● Action item
Copy out all the lines in the records that include the word "jest".

● Supplied records
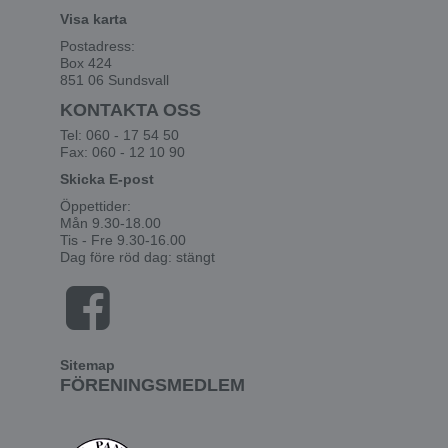
Visa karta
Postadress:
Box 424
851 06 Sundsvall
KONTAKTA OSS
Tel: 060 - 17 54 50
Fax: 060 - 12 10 90
Skicka E-post
Öppettider:
Mån 9.30-18.00
Tis - Fre 9.30-16.00
Dag före röd dag: stängt
Sitemap
FÖRENINGSMEDLEM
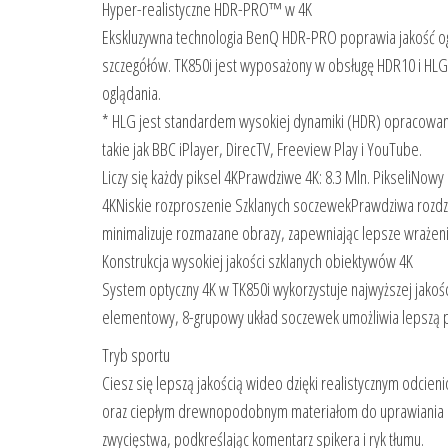
Hyper-realistyczne HDR-PRO™ w 4K
Ekskluzywna technologia BenQ HDR-PRO poprawia jakość oglą
szczegółów. TK850i jest wyposażony w obsługę HDR10 i HL
oglądania.
* HLG jest standardem wysokiej dynamiki (HDR) opracowany
takie jak BBC iPlayer, DirecTV, Freeview Play i YouTube.
Liczy się każdy piksel 4KPrawdziwe 4K: 8.3 Mln. PikseliNo
4KNiskie rozproszenie Szklanych soczewekPrawdziwa rozdziel
minimalizuje rozmazane obrazy, zapewniając lepsze wrażen
Konstrukcja wysokiej jakości szklanych obiektywów 4K
System optyczny 4K w TK850i wykorzystuje najwyższej jakości 
elementowy, 8-grupowy układ soczewek umożliwia lepszą pen
Tryb sportu
Ciesz się lepszą jakością wideo dzięki realistycznym odcie
oraz ciepłym drewnopodobnym materiałom do uprawiania s
zwycięstwa, podkreślając komentarz spikera i ryk tłumu.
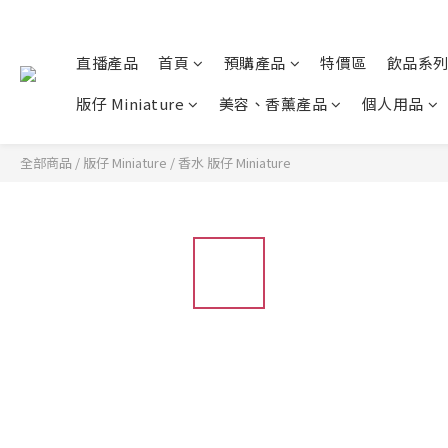
直播產品
首頁
預購產品
特價區
飲品系
版仔 Miniature
美容、香薰產品
個人用品
全部商品
/
版仔 Miniature
/
香水 版仔 Miniature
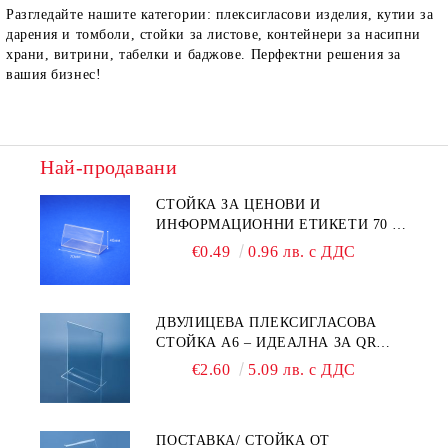
Разгледайте нашите категории: плексигласови изделия, кутии за
дарения и томболи, стойки за листове, контейнери за насипни
храни, витрини, табелки и баджове. Перфектни решения за
вашия бизнес!
Най-продавани
СТОЙКА ЗА ЦЕНОВИ И
ИНФОРМАЦИОННИ ЕТИКЕТИ 70 ×
40 ММ – ПРОЗРАЧНА
€0.49
0.96 лв. с ДДС
ДВУЛИЦЕВА ПЛЕКСИГЛАСОВА
СТОЙКА A6 – ИДЕАЛНА ЗА QR
КОДОВЕ И РЕКЛАМИ
€2.60
5.09 лв. с ДДС
ПОСТАВКА/ СТОЙКА ОТ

● Task result
szczegółów. TK850i jest wyposażony w obsługę HDR10 i HL
* HLG jest standardem wysokiej dynamiki (HDR) opracowany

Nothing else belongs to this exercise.